[[ Data, beginning ]]
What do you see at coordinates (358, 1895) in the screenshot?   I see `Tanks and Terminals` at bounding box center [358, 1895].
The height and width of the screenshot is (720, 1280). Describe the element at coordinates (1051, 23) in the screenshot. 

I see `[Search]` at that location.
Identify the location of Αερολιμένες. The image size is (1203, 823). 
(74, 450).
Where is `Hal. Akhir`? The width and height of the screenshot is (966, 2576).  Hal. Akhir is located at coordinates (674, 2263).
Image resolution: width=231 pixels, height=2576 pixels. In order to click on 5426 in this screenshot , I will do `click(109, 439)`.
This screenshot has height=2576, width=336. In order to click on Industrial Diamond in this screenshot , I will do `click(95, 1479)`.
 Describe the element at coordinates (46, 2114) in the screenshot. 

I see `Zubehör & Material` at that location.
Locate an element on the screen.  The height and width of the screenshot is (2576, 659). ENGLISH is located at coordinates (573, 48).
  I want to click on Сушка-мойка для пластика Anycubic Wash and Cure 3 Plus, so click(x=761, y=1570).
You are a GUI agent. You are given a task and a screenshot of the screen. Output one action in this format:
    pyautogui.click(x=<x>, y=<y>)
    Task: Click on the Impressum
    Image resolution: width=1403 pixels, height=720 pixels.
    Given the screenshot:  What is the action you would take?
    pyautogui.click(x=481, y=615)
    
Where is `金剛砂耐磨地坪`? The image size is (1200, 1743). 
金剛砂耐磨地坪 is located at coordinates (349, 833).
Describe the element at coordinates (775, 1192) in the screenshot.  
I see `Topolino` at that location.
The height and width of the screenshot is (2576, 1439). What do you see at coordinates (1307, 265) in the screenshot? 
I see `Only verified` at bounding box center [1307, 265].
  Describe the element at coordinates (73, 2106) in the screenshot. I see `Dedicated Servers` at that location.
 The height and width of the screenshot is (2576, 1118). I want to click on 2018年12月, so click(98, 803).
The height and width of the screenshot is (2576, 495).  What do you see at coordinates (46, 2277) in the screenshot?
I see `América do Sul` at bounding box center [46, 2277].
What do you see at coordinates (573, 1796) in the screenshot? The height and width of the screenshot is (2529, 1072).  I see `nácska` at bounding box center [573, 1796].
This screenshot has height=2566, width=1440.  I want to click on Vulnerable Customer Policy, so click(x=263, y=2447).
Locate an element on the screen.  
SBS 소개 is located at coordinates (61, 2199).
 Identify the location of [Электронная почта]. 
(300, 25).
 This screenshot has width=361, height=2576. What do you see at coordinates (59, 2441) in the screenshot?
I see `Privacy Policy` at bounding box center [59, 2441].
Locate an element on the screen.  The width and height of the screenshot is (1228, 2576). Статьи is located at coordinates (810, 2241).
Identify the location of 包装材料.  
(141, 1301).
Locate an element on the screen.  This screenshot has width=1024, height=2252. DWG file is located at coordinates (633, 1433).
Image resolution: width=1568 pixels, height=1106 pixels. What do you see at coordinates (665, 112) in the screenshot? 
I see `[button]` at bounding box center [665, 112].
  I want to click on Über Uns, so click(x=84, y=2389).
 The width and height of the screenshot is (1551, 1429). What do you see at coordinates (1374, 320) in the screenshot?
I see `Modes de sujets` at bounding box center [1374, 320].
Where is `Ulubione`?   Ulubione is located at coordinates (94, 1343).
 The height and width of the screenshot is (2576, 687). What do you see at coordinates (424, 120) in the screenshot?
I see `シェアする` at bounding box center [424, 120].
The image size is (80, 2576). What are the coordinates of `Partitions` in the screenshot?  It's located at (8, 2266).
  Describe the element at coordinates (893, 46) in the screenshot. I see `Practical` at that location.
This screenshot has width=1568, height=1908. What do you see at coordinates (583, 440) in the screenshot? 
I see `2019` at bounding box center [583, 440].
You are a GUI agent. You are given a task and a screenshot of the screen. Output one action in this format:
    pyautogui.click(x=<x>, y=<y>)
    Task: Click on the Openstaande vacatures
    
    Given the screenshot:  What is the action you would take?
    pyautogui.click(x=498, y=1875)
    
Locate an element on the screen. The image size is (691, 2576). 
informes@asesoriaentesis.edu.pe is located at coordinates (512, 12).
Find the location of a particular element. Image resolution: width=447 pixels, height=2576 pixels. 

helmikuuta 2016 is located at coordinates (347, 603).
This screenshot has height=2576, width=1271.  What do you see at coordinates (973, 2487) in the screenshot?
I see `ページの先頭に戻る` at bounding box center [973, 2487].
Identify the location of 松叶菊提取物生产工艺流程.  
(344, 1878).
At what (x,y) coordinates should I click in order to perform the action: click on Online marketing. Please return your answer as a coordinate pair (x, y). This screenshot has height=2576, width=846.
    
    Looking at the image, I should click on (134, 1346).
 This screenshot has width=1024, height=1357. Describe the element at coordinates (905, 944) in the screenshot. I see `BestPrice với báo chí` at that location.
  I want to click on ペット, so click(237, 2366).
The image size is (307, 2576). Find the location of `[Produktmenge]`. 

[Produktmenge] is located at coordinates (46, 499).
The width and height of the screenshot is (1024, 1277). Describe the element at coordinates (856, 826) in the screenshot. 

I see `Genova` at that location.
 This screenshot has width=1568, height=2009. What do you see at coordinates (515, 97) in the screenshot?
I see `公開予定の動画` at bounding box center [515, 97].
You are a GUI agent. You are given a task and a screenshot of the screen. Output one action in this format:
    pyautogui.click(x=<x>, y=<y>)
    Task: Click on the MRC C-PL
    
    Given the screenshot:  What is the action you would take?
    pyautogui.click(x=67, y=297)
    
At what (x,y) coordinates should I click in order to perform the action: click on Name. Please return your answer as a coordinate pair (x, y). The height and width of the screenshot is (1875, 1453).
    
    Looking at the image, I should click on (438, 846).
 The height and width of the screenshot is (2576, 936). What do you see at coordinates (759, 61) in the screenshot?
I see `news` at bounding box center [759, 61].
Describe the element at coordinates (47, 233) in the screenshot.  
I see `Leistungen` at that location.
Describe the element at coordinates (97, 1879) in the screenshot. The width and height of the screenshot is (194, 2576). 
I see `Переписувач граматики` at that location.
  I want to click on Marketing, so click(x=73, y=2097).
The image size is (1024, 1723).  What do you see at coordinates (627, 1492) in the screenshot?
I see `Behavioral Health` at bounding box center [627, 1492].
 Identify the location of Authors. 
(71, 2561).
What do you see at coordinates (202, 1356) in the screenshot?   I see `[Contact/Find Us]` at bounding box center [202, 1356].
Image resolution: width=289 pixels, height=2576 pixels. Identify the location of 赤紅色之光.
[[ Data, end ]]
* Problem to work on:
Starting with the line that holds "Image resolution: width=231" and ending with the line that holds "This screenshot has height=2576, width=336.", retype every line in the data above exactly, and nothing else.

* Solution to the problem:
Image resolution: width=231 pixels, height=2576 pixels. In order to click on 5426 in this screenshot , I will do `click(109, 439)`.
This screenshot has height=2576, width=336. In order to click on Industrial Diamond in this screenshot , I will do `click(95, 1479)`.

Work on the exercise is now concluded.